Return exactly the final stretch of the records below, opening with the line that contains "Please Donate To" and closing with the last line.

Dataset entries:
===

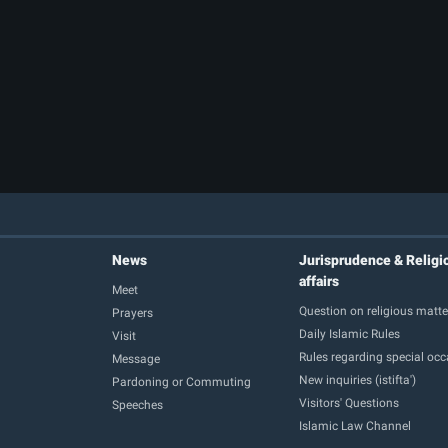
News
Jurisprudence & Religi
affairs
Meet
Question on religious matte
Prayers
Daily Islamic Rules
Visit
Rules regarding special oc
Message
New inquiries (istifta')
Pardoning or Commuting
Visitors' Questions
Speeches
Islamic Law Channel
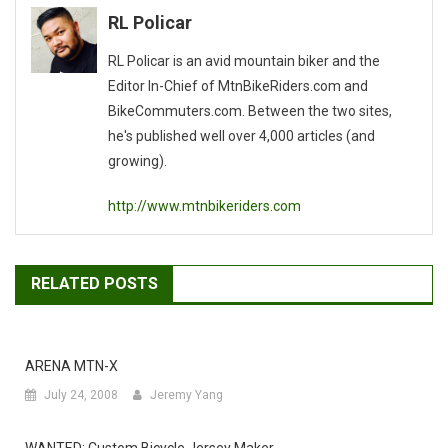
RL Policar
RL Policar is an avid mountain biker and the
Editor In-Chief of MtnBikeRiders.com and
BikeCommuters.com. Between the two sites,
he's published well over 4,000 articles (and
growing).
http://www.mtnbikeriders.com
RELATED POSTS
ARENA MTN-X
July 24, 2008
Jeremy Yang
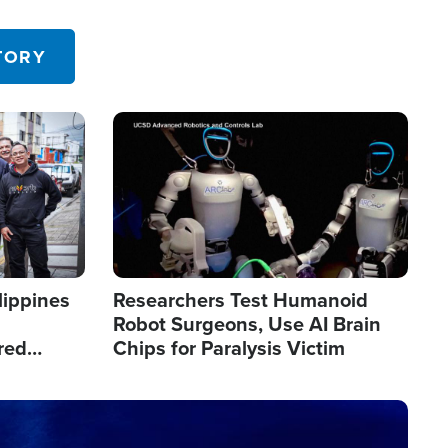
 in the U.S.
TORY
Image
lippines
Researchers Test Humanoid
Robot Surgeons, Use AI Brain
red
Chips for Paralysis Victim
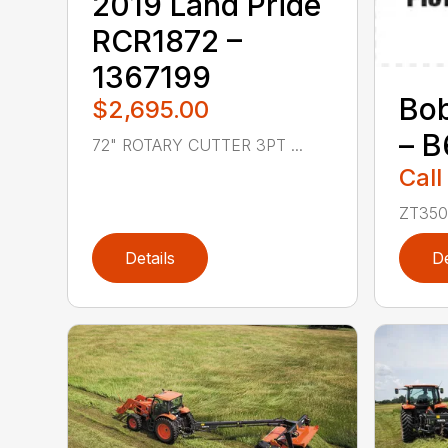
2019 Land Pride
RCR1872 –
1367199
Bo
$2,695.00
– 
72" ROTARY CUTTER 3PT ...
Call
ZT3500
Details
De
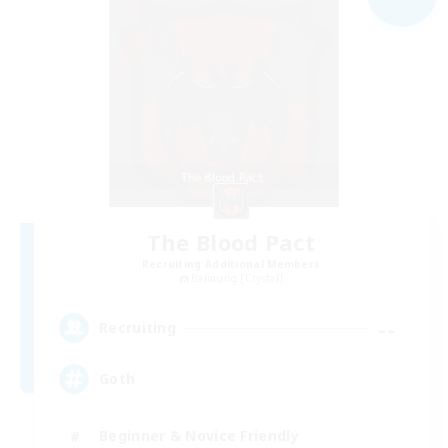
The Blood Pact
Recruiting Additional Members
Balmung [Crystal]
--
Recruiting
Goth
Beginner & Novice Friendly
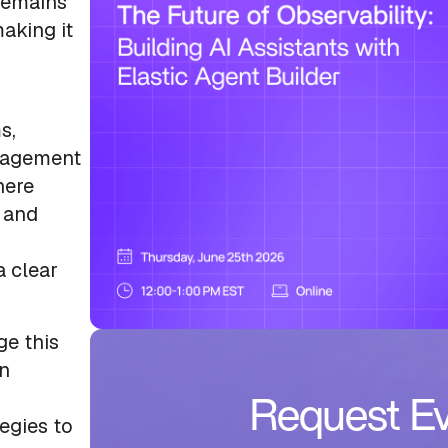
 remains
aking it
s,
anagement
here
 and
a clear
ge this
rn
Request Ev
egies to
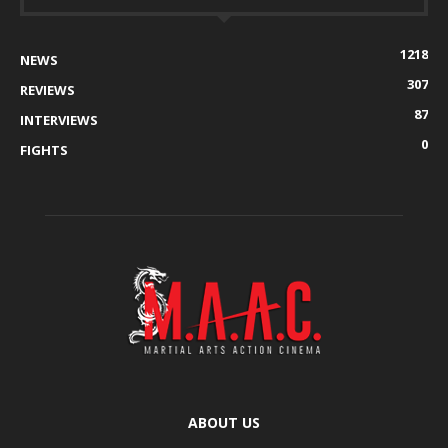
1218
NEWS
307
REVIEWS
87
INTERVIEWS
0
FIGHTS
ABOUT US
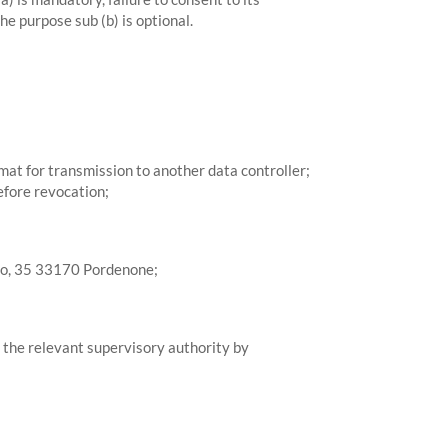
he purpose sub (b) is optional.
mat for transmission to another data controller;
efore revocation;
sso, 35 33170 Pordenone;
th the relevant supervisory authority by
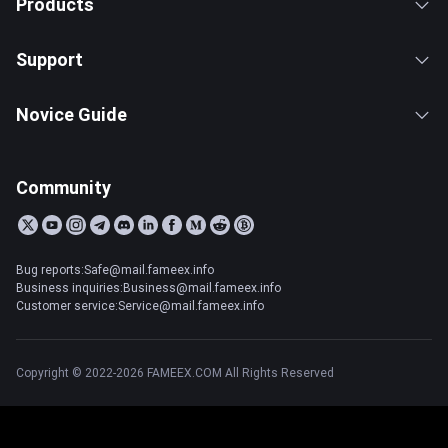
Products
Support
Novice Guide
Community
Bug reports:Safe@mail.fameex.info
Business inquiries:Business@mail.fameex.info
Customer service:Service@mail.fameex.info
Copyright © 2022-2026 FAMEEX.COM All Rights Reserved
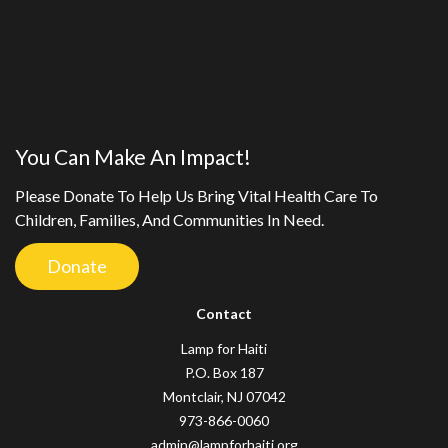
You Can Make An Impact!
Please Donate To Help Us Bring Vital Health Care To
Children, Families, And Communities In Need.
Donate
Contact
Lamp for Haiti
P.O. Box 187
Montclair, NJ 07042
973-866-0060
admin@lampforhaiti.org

===

• [Task solution]:
Please Donate To Help Us Bring Vital Health Care To
Children, Families, And Communities In Need.
Donate
Contact
Lamp for Haiti
P.O. Box 187
Montclair, NJ 07042
973-866-0060
admin@lampforhaiti.org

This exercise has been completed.